**THE TASK:** Read through the listing below and copy each line in which the word "CREDA" occurs.

━━━━━ PROVIDED RECORDS ━━━━━

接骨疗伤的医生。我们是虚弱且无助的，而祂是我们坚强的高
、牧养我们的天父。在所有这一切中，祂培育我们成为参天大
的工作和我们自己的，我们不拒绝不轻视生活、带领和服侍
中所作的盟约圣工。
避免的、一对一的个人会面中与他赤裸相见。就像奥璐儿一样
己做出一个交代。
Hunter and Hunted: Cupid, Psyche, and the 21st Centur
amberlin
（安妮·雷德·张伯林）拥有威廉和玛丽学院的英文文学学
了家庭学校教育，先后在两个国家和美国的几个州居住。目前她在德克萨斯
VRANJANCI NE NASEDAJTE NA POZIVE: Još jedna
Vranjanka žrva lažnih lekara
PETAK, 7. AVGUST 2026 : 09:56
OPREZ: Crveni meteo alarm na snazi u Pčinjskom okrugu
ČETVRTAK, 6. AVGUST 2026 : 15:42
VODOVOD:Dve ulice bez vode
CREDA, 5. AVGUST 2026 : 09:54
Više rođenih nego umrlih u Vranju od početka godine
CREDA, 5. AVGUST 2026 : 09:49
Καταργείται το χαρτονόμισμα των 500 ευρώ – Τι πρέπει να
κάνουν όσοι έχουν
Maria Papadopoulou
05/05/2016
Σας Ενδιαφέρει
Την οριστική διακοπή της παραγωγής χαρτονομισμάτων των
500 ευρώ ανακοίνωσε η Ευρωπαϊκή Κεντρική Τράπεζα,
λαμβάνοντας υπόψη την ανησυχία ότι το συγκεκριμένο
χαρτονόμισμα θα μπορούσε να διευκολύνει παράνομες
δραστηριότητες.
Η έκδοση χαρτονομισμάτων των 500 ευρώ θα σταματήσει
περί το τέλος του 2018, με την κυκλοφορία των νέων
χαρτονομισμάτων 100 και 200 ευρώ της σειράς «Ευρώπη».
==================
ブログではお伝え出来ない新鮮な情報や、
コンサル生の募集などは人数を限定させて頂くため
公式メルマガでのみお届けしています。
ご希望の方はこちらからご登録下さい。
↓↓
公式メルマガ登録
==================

━━━━━
━━━━━ PROVIDED RECORDS ━━━━━

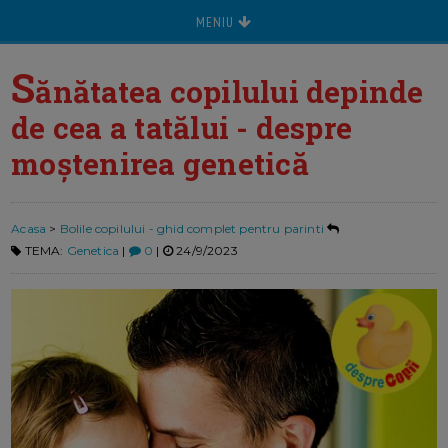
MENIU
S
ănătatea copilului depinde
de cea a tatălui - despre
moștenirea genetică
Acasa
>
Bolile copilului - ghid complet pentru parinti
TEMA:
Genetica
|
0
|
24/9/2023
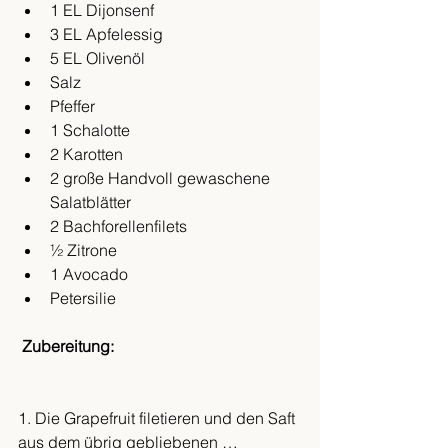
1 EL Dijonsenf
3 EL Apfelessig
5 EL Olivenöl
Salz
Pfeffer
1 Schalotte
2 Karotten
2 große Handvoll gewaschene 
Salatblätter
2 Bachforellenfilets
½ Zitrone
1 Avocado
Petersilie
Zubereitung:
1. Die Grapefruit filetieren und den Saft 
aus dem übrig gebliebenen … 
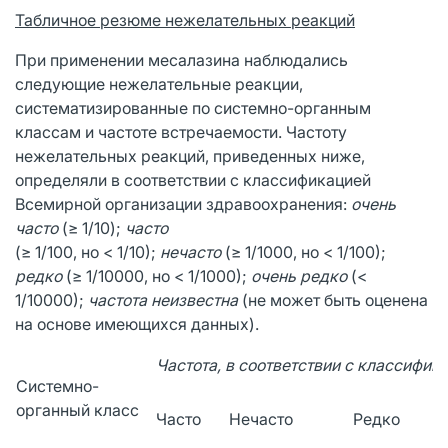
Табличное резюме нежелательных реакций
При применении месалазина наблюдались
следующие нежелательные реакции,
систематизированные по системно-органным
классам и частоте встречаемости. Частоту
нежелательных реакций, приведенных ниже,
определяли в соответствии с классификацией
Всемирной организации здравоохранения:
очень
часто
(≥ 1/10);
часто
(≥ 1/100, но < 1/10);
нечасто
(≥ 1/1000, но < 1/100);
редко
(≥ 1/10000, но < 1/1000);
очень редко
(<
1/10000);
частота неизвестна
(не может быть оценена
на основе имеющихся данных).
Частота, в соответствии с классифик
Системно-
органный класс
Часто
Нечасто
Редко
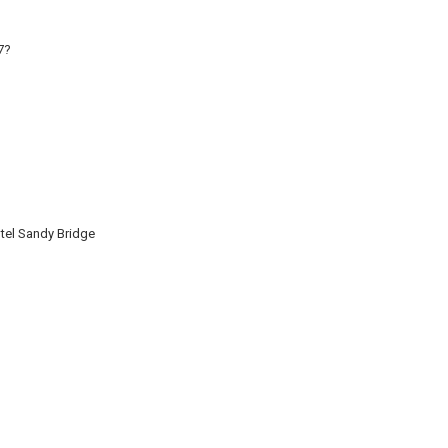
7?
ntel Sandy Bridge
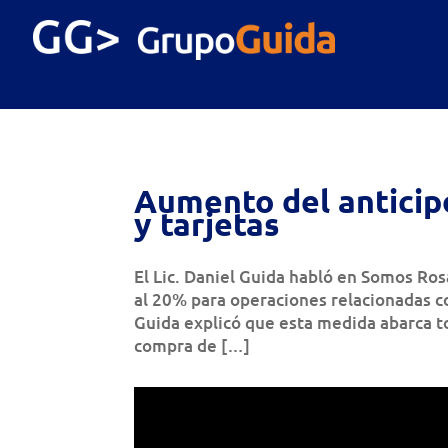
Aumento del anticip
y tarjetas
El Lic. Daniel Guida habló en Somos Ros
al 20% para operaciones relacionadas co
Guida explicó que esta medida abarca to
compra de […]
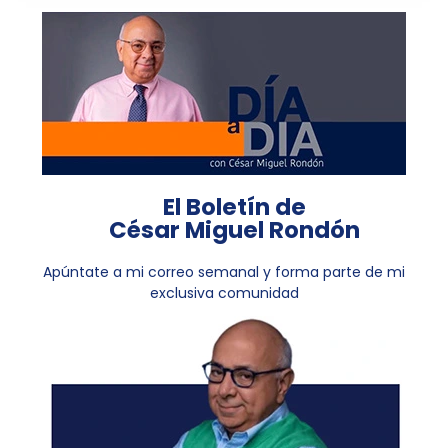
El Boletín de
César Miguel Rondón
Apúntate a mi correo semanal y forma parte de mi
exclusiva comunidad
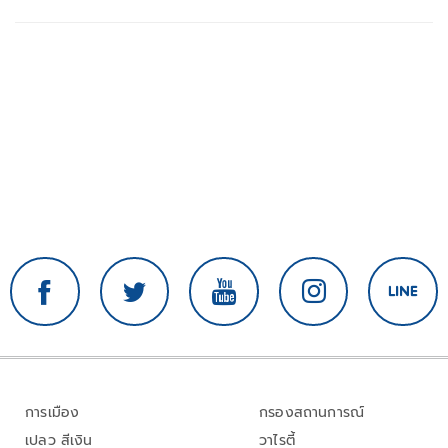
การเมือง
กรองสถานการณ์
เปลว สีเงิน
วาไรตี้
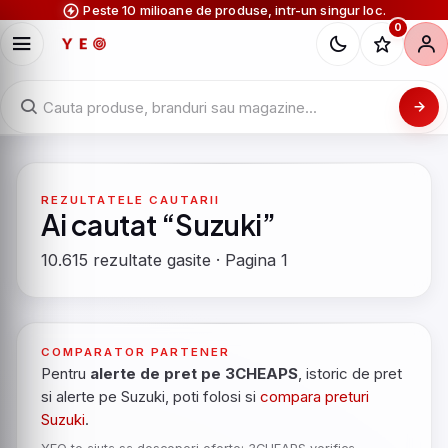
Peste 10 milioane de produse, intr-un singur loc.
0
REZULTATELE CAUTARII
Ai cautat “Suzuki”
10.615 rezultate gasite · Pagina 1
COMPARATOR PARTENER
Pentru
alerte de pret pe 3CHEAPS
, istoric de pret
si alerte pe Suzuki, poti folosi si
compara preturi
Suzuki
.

━━━━━

**WRITTEN SOLUTION:**
CREDA, 5. AVGUST 2026 : 09:54
CREDA, 5. AVGUST 2026 : 09:49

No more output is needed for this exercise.